21663
Alterations in the Autism-Related Gene CEP290 Affects Neurite Formation and Differentiation

Thursday, May 12, 2016: 11:30 AM-1:30 PM
Hall A (Baltimore Convention Center)
M. B. Kilander1 and Y. C. Lin2, (1)Suite 301, Hussman Institute for Autism, Baltimore, MD, (2)Laboratory of Neuronal Connectivity, Hussman Institute for Autism, Baltimore, MD
Background:  

While autism is classified as a neurodevelopmental condition, the defined spatiotemporal molecular mechanisms contributing to the establishment of the altered neurophysiology observed in individuals with autism are largely unknown. Large-scale genetic screening implicated several genes, mutations of which may contribute to phenotype found in ASC. CEP290, a protein that is tightly linked to the formation of primary cilium, has been identified among these ASC candidate genes. The primary cilium is a microtubule rich structure protruding out from the cell which has been shown to be crucial for normal cell migration, polarity and division. Moreover, the primary cilium retains a highly specialized nanoenvironment within the cell which serves as the specific compartment for certain types of cell signaling and for cell-environment communication. In particular, Sonic Hedgehog signaling, a cell communication pathway necessary for proper tissue development and maintenance, is preferentially localized to the primary cilium. However, to-date not much is known about the role of the primary cilium in neurodevelopment and in the establishment of mature neural circuits. Mutations in the CEP290 gene are involved in ciliopathies, i.e. severe multi-organ disorders that are related to dysfunctional primary cilia. Additionally, CEP290 has also been implicated in cancer as well as in intellectual disability syndromes and in individuals with autism. However, how CEP290 plays a role in regulating brain function is still unclear.

Objectives:  

In this study we set out to analyze the impacts of dysfunctions in the CEP290 gene at a cellular and molecular level in order to dissect the pathways of disrupted neurodevelopment in an autism-related model system.

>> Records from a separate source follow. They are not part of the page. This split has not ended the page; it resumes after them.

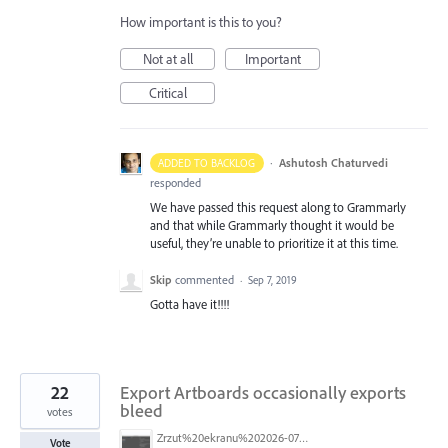
How important is this to you?
Not at all
Important
Critical
·
Ashutosh Chaturvedi
ADDED TO BACKLOG
responded
We have passed this request along to Grammarly
and that while Grammarly thought it would be
useful, they’re unable to prioritize it at this time.
Skip
commented
·
Sep 7, 2019
Gotta have it!!!!
22
Export Artboards occasionally exports
bleed
votes
Zrzut%20ekranu%202026-07-26%20o%2010.19.17.png
Vote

Methods:  Using live cell imaging, immunocytochemistry and molecular techniques we assess the changes in morphological, proliferative and cell signaling mechanisms caused by alterations of CEP290. We employ shRNA techniques to target CEP290 expression and evaluate knockdown efficiencies by Western Blot. Monitoring of cells over 7 days using IncuCyte (Essen Biosciences) allows us to perform detailed analysis on changes in neurite formation and establishment, to make accurate calculations on proliferation rates, and in assessing cell viability and culture quality.

Results:  

CEP290 is localized to the primary cilium in Neuro-2a cells.  Overexpression as well as knockdown of CEP290 leads to reduced retinoic acid-induced neurite outgrowth and diminished neurite arborization indicating that disruption in CEP290 expression might be involved in the regulation of proper neuronal differentiation and maturation. Moreover, cells overexpressing CEP290 displayed a higher rate of proliferation resulting in a disrupted balance between proliferation and differentiation within the cell population.

Conclusions:  In summary, our present investigation into the cellular functions of CEP290 have the potential to provide novel insight into the role of primary cilium in neurodevelopmental conditions such as autism.